Tally the lines below that contain "Coordinator" and reply with only the tally.

LISTED RECORDS START

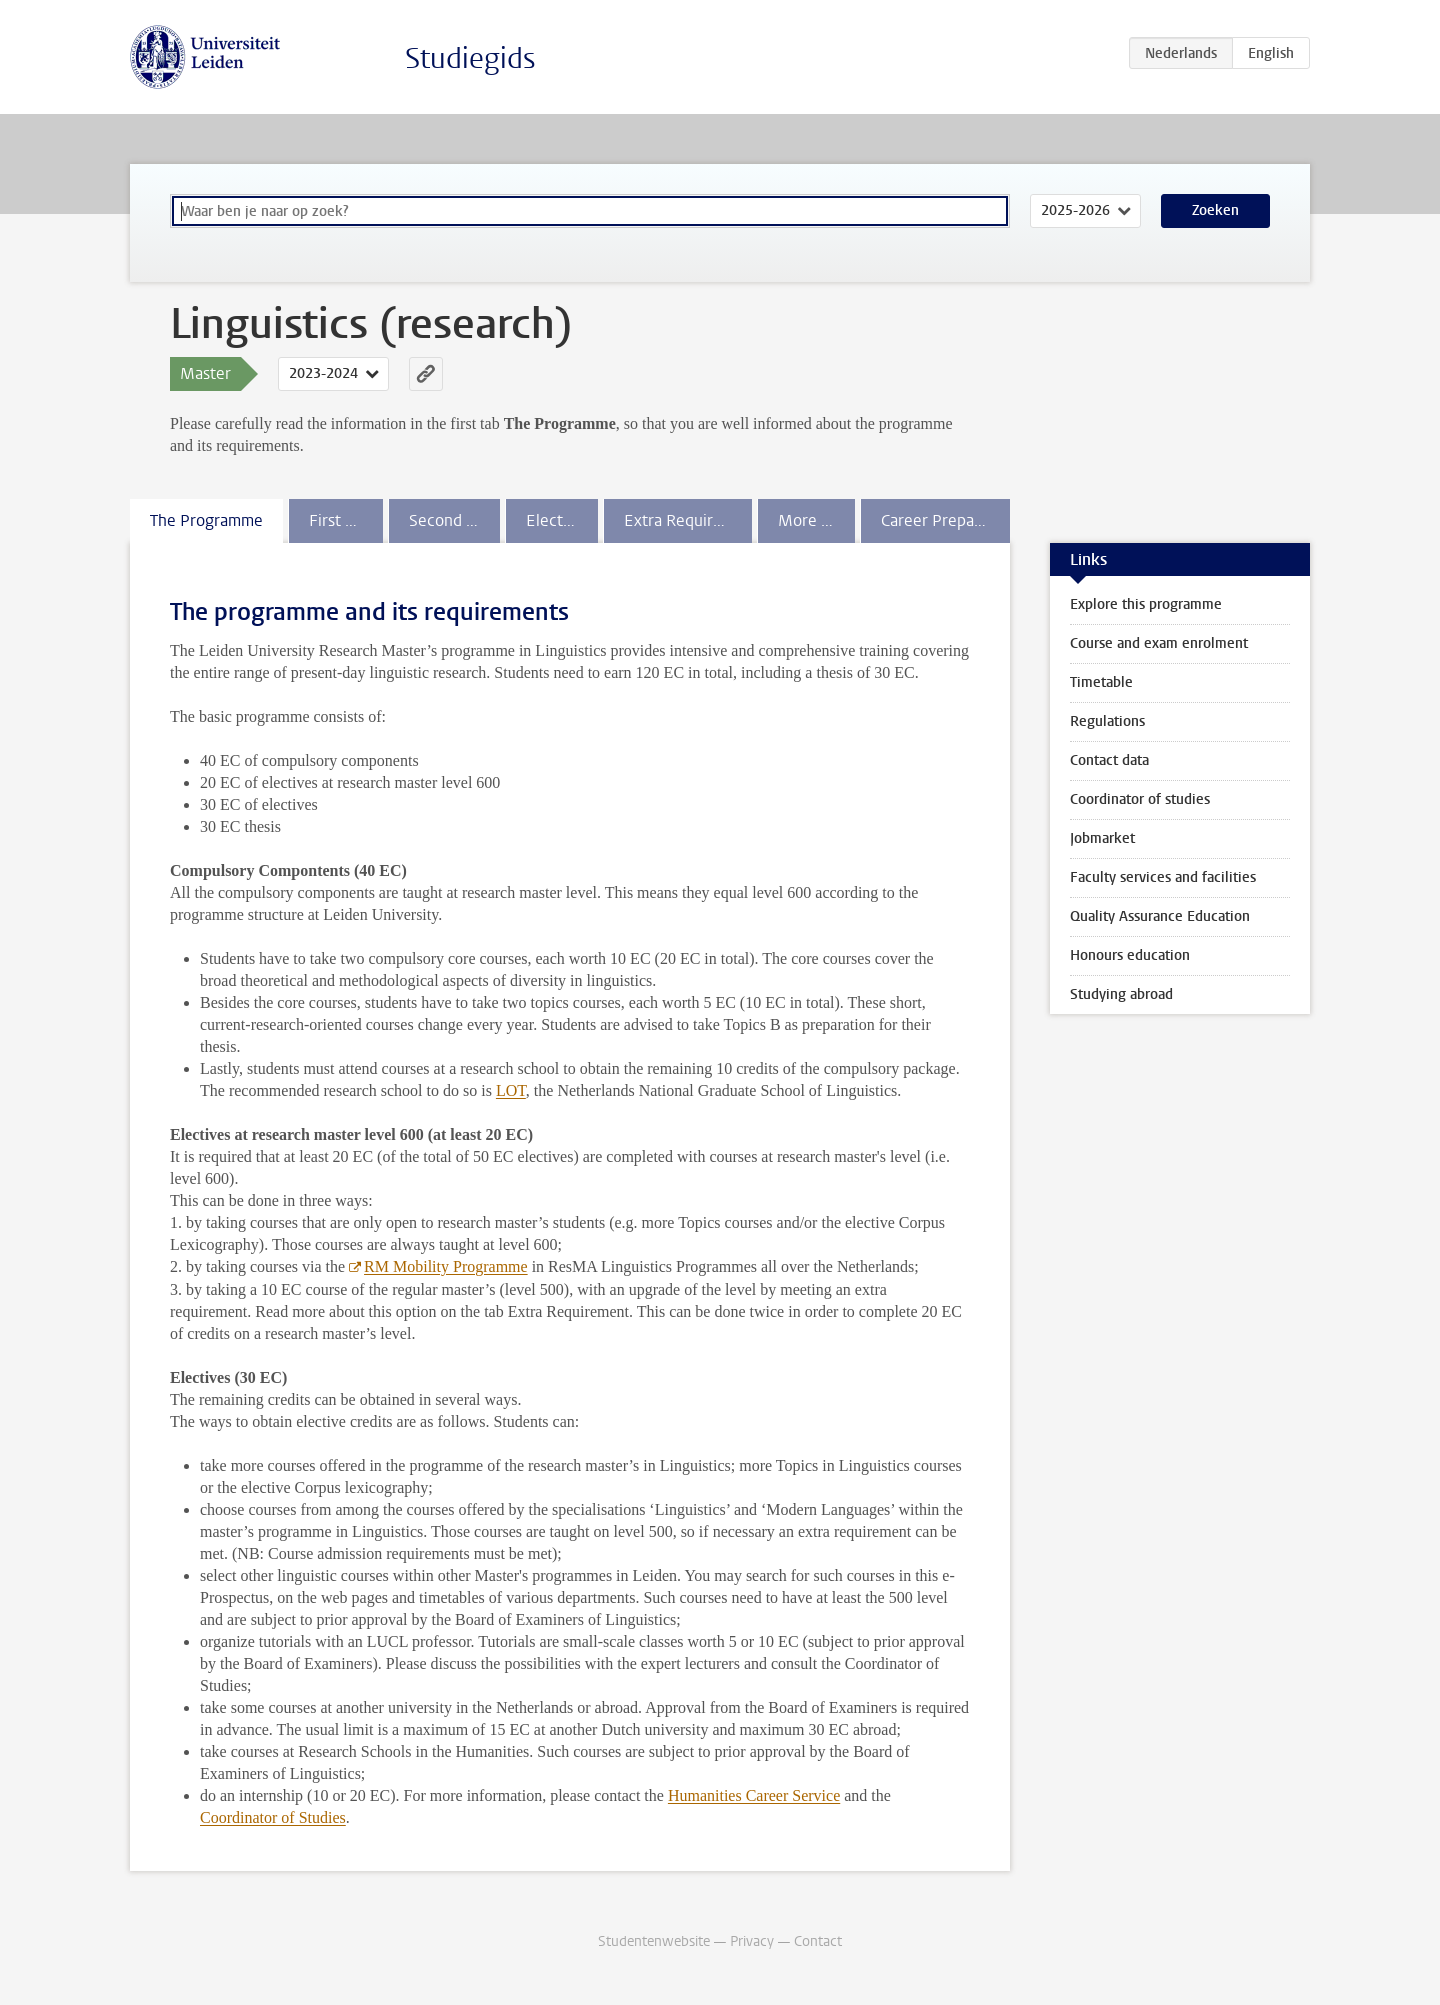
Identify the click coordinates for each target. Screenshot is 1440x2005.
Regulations (1107, 721)
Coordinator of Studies (273, 1817)
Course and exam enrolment (1159, 643)
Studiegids (470, 58)
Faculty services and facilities (1163, 877)
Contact (818, 1941)
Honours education (1130, 955)
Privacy (752, 1941)
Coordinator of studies (1140, 799)
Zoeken (1215, 210)
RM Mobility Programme (446, 1266)
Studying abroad (1121, 994)
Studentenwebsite (654, 1941)
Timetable (1101, 682)
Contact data (1109, 760)
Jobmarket (1102, 838)
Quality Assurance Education (1160, 916)
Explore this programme (1146, 604)
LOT (511, 1090)
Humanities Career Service (754, 1795)
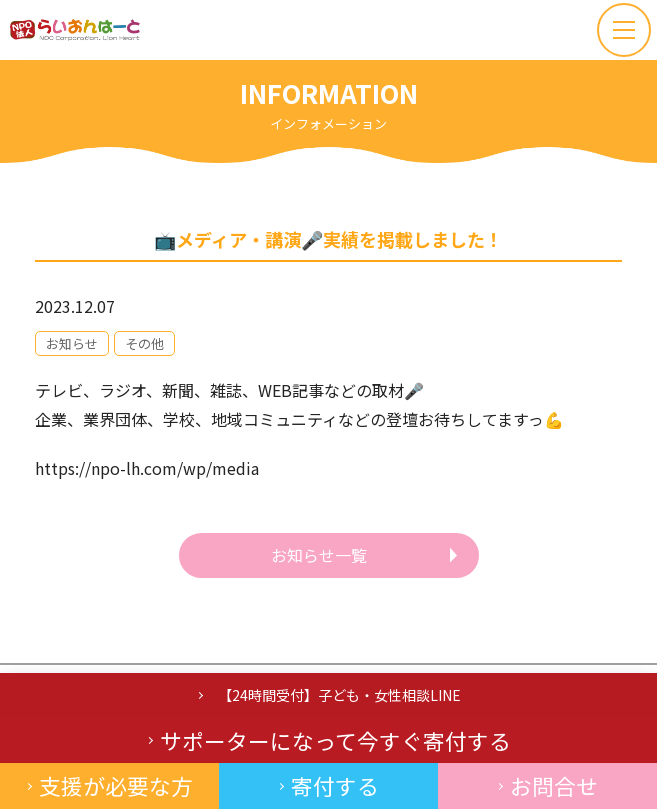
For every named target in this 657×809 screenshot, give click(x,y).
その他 (144, 343)
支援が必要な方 (116, 785)
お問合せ (554, 785)
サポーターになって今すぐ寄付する (335, 740)
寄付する (335, 785)
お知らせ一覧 (319, 555)
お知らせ (72, 343)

LISTED RECORDS END

RESULT OF THIS EXERCISE:
2